Nearly three years after Holmes' apparent death at the Reichenbach Falls, Watson is faced with a new tragedy when his wife Mary succumbs to a prolonged illness and dies. He has difficulty coping with her loss, especially in Holmes's absence, but is comforted by the large turnout for her funeral. Among the guests is Inspector Lestrade, who tells Watson that he misses his presence at Scotland Yard. Though Lestrade is afraid to mention Holmes, Watson finds some comfort in reminiscences, and invites Lestrade to dinner.

At the dinner, the two discuss a case that occurred shortly before Holmes' fateful trip to Switzerland, which Watson is currently writing up as "The Adventure of the Abernetty Family". The five members of the family had died simultaneously and quite painfully at three different locations. Rumors of a curse had hovered over the family on account of the shady South American dealings of its patriarch, Ignatius. Holmes immediately dismisses this idea, though the servants' claim strange occurrences happened the family home for some time before the incident. However, the method of the killing remains obscure, as the symptoms of death matched no common drug.

Watson has tea with Mrs Hudson at café near 221B Baker Street, as he cannot bring himself to return to his old rooms. He mentions that Mycroft has kept them immaculately preserved since his brother's departure, paying the rent for the empty suite. Mrs Holmes expresses concern for Watson, after his recent choice to publish "The Final Problem" at Christmastime. She asks Watson why he wrote that he had never heard of Professor Moriarty; the question makes Watson uncomfortable, and he replies that it was best for the story that he didn't know.

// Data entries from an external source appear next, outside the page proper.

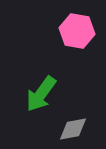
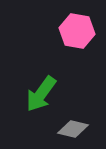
gray diamond: rotated 24 degrees clockwise
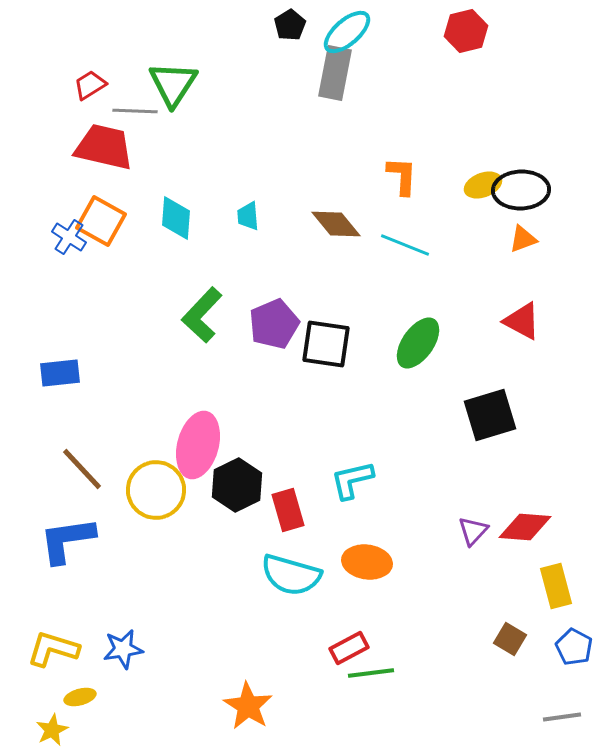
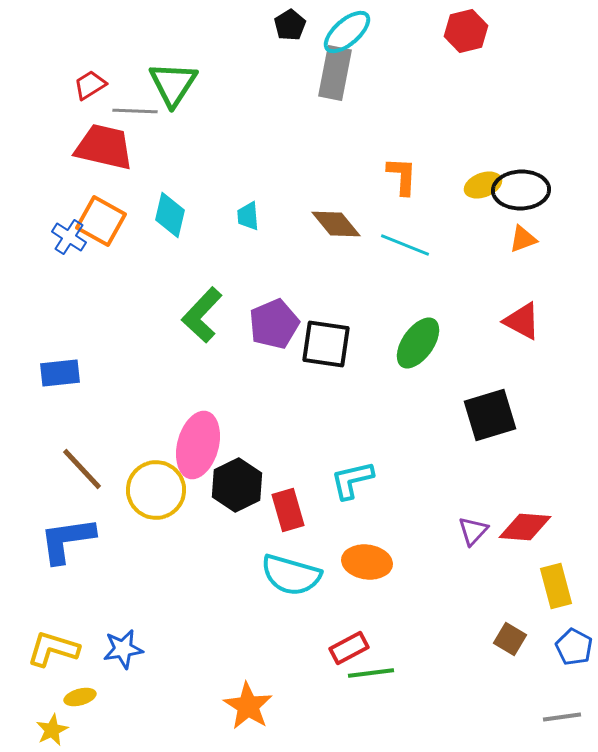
cyan diamond at (176, 218): moved 6 px left, 3 px up; rotated 9 degrees clockwise
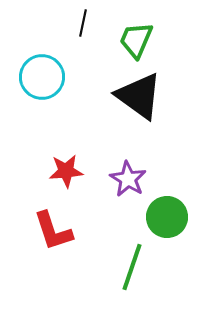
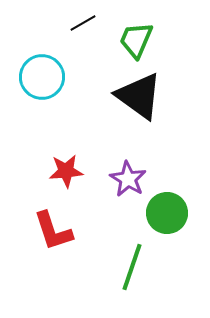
black line: rotated 48 degrees clockwise
green circle: moved 4 px up
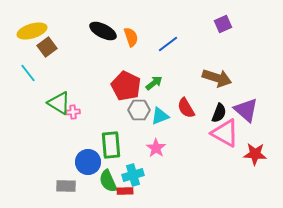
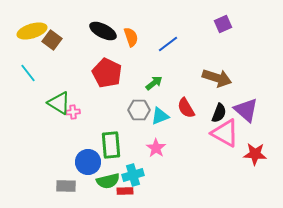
brown square: moved 5 px right, 7 px up; rotated 18 degrees counterclockwise
red pentagon: moved 19 px left, 13 px up
green semicircle: rotated 80 degrees counterclockwise
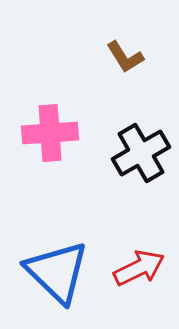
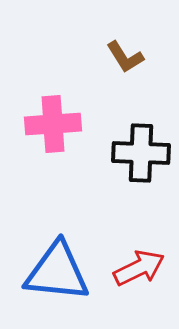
pink cross: moved 3 px right, 9 px up
black cross: rotated 32 degrees clockwise
blue triangle: rotated 38 degrees counterclockwise
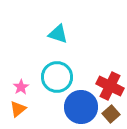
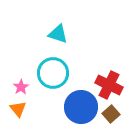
cyan circle: moved 4 px left, 4 px up
red cross: moved 1 px left, 1 px up
orange triangle: rotated 30 degrees counterclockwise
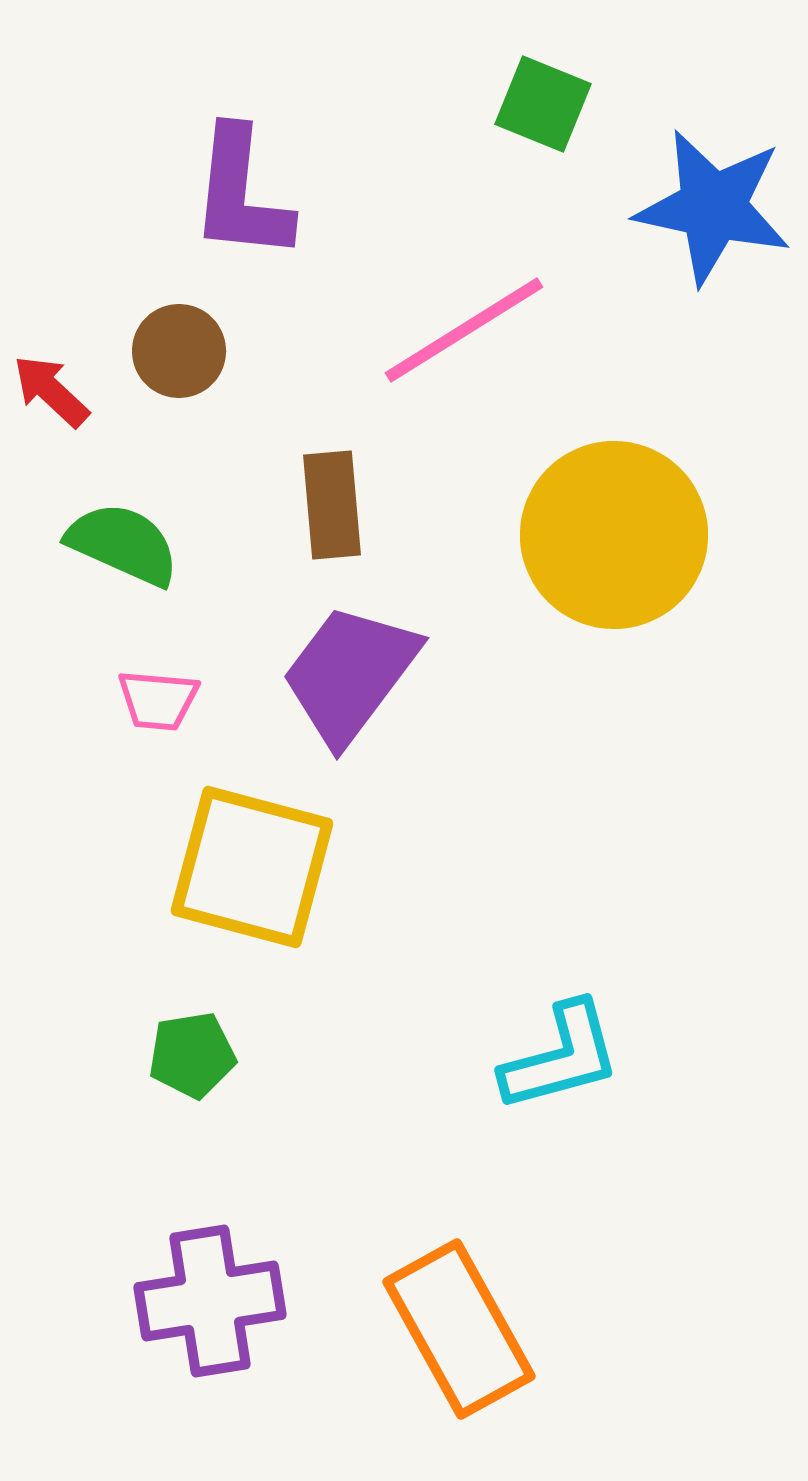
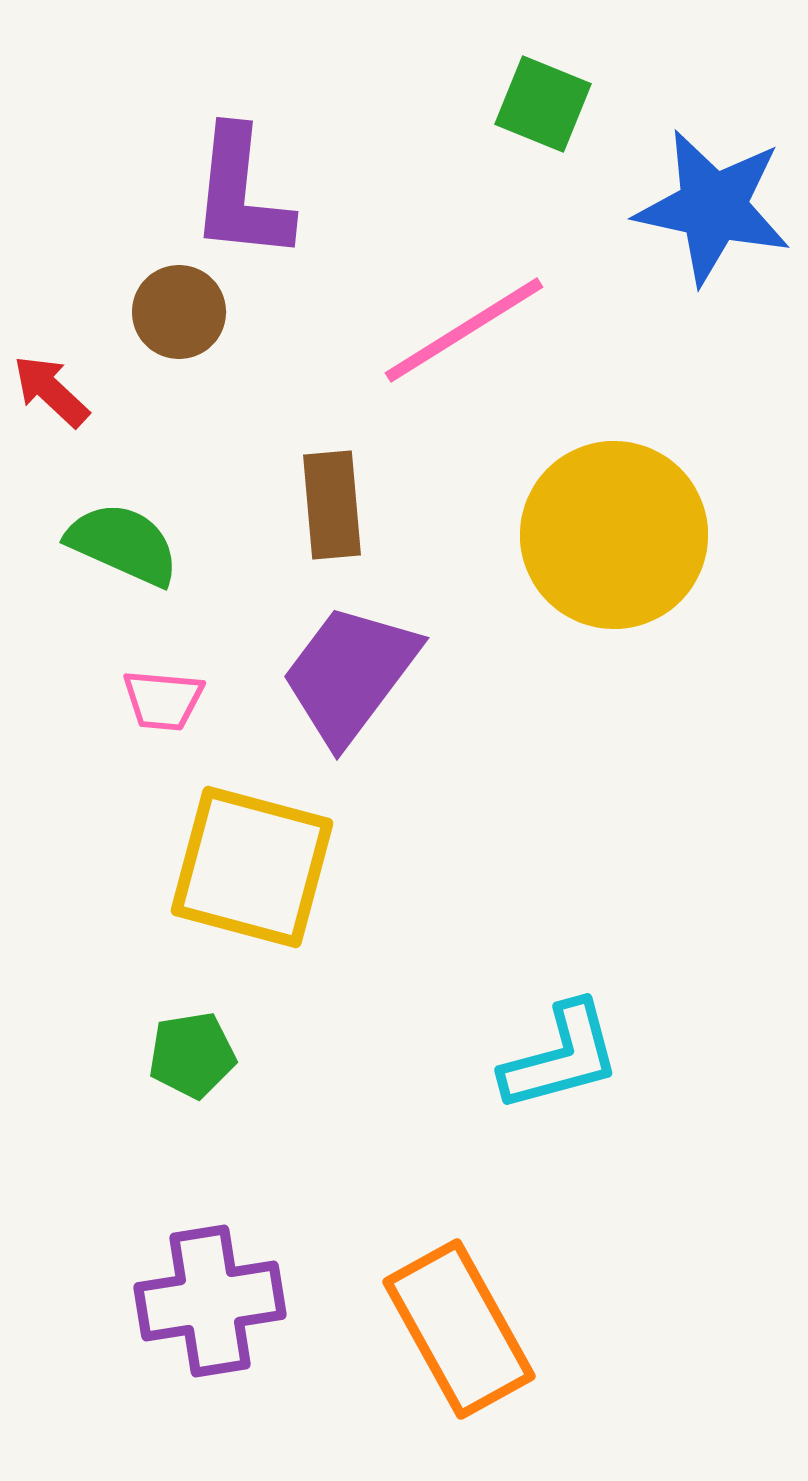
brown circle: moved 39 px up
pink trapezoid: moved 5 px right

In another excerpt from the Abernetty case, Watson scratches out a paragraph that shows Holmes felt Ignatius' murderer was justified, as his greed had caused the slaughter of countless Amazonian natives for no other reason than profit. Holmes notices a key clue; in the heat, a sprig of parsley has sunk into a stick of butter, a feat which ought to be impossible under normal circumstances.

Watson continues to see patients in an attempt to prop up his failing practice, but feels isolated and directionless. Lestrade offers him a medical position at the Yard, but Watson turns him down. He announces that he has decided to join the navy as a ship's surgeon. He plans to visit Baker Street one last time before leaving, and also expresses some interest in looking into the recent murder of Ronald Adair.

In the final excerpt from "The Adventure of the Abernetty Family", Holmes reveals that the family was poisoned by their South American cook using an Amazonian poison related to ricin. The oil had been mixed with butter, rendering it softer than normal. After eating a meal together, the family had metabolized the poison and died in agony. The cook expresses no remorse, announcing that she considers it her revenge on Ignatius Abernetty for the murder of her entire tribe. When Holmes denounces her, she questions if he had ever lost everything he loved. In another blacked-out section, Holmes relents when he admits he has not, and the cook tells him that until then he can never know what he would do to make himself feel whole again.

The story concludes with Watson overjoyed when Holmes reappears, alive, to resume his residence at Baker Street.